----- SUPPLIED INFORMATION -----
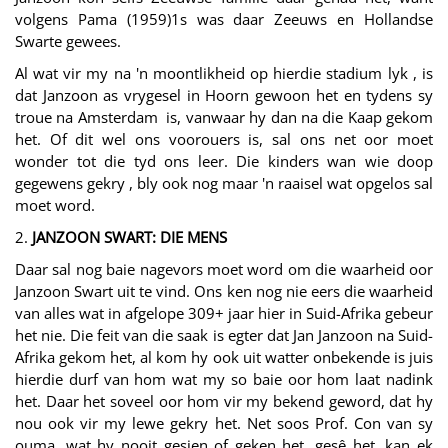
volgens Pama (1959)1s was daar Zeeuws en Hollandse
Swarte gewees.
Al wat vir my na 'n moontlikheid op hierdie stadium lyk , is
dat Janzoon as vrygesel in Hoorn gewoon het en tydens sy
troue na Amsterdam is, vanwaar hy dan na die Kaap gekom
het. Of dit wel ons voorouers is, sal ons net oor moet
wonder tot die tyd ons leer. Die kinders wan wie doop
gegewens gekry , bly ook nog maar 'n raaisel wat opgelos sal
moet word.
2.
JANZOON SWART: DIE MENS
Daar sal nog baie nagevors moet word om die waarheid oor
Janzoon Swart uit te vind. Ons ken nog nie eers die waarheid
van alles wat in afgelope 309+ jaar hier in Suid-Afrika gebeur
het nie. Die feit van die saak is egter dat Jan Janzoon na Suid-
Afrika gekom het, al kom hy ook uit watter onbekende is juis
hierdie durf van hom wat my so baie oor hom laat nadink
het. Daar het soveel oor hom vir my bekend geword, dat hy
nou ook vir my lewe gekry het. Net soos Prof. Con van sy
ouma, wat hy nooit gesien of geken het, gesê het, kan ek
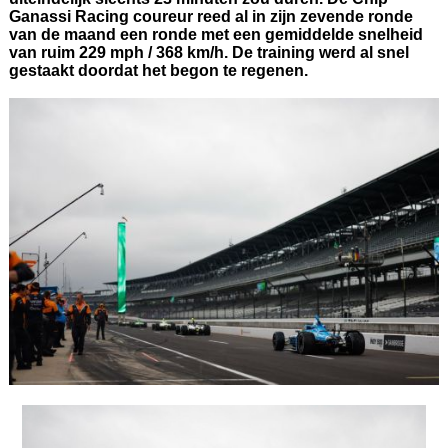
Ganassi Racing coureur reed al in zijn zevende ronde
van de maand een ronde met een gemiddelde snelheid
van ruim 229 mph / 368 km/h. De training werd al snel
gestaakt doordat het begon te regenen.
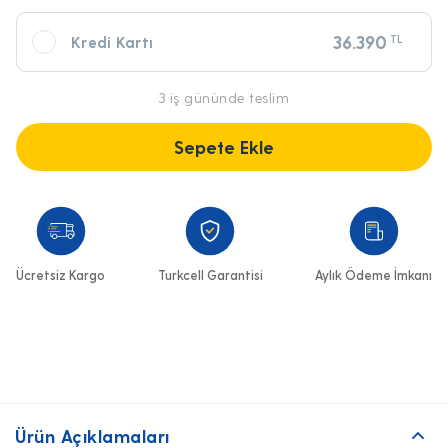
36.390
TL
Kredi Kartı
3 iş gününde teslim
Sepete Ekle
Ücretsiz Kargo
Turkcell Garantisi
Aylık Ödeme İmkanı
Ürün Açıklamaları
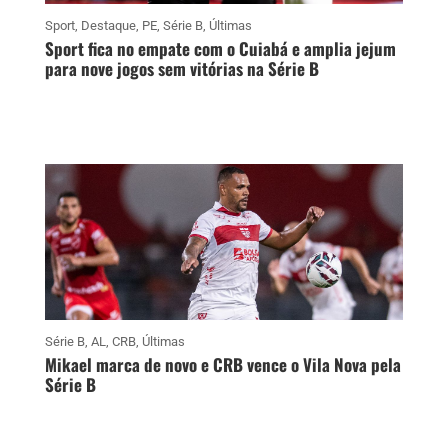
Sport
,
Destaque
,
PE
,
Série B
,
Últimas
Sport fica no empate com o Cuiabá e amplia jejum
para nove jogos sem vitórias na Série B
Série B
,
AL
,
CRB
,
Últimas
Mikael marca de novo e CRB vence o Vila Nova pela
Série B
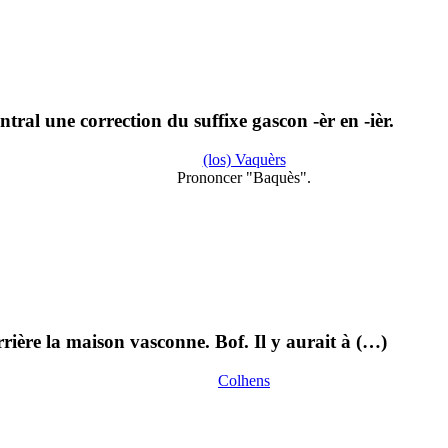
tral une correction du suffixe gascon -èr en -ièr.
(los) Vaquèrs
Prononcer "Baquès".
rrière la maison vasconne. Bof. Il y aurait à (…)
Colhens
-----
EXERCISE DIRECTIONS: What is needed is a verbatim copy of the lines running from the one with "dat Janzoon as" through the last line of the listing above, excluding any pictures.

YOUR SOLUTION:
dat Janzoon as vrygesel in Hoorn gewoon het en tydens sy
troue na Amsterdam is, vanwaar hy dan na die Kaap gekom
het. Of dit wel ons voorouers is, sal ons net oor moet
wonder tot die tyd ons leer. Die kinders wan wie doop
gegewens gekry , bly ook nog maar 'n raaisel wat opgelos sal
moet word.
2.
JANZOON SWART: DIE MENS
Daar sal nog baie nagevors moet word om die waarheid oor
Janzoon Swart uit te vind. Ons ken nog nie eers die waarheid
van alles wat in afgelope 309+ jaar hier in Suid-Afrika gebeur
het nie. Die feit van die saak is egter dat Jan Janzoon na Suid-
Afrika gekom het, al kom hy ook uit watter onbekende is juis
hierdie durf van hom wat my so baie oor hom laat nadink
het. Daar het soveel oor hom vir my bekend geword, dat hy
nou ook vir my lewe gekry het. Net soos Prof. Con van sy
ouma, wat hy nooit gesien of geken het, gesê het, kan ek
Ganassi Racing coureur reed al in zijn zevende ronde
van de maand een ronde met een gemiddelde snelheid
van ruim 229 mph / 368 km/h. De training werd al snel
gestaakt doordat het begon te regenen.
36.390
TL
Kredi Kartı
3 iş gününde teslim
Sepete Ekle
Ücretsiz Kargo
Turkcell Garantisi
Aylık Ödeme İmkanı
Ürün Açıklamaları
Sport
,
Destaque
,
PE
,
Série B
,
Últimas
Sport fica no empate com o Cuiabá e amplia jejum
para nove jogos sem vitórias na Série B
Série B
,
AL
,
CRB
,
Últimas
Mikael marca de novo e CRB vence o Vila Nova pela
Série B
tral une correction du suffixe gascon -èr en -ièr.
(los) Vaquèrs
Prononcer "Baquès".
rrière la maison vasconne. Bof. Il y aurait à (…)
Colhens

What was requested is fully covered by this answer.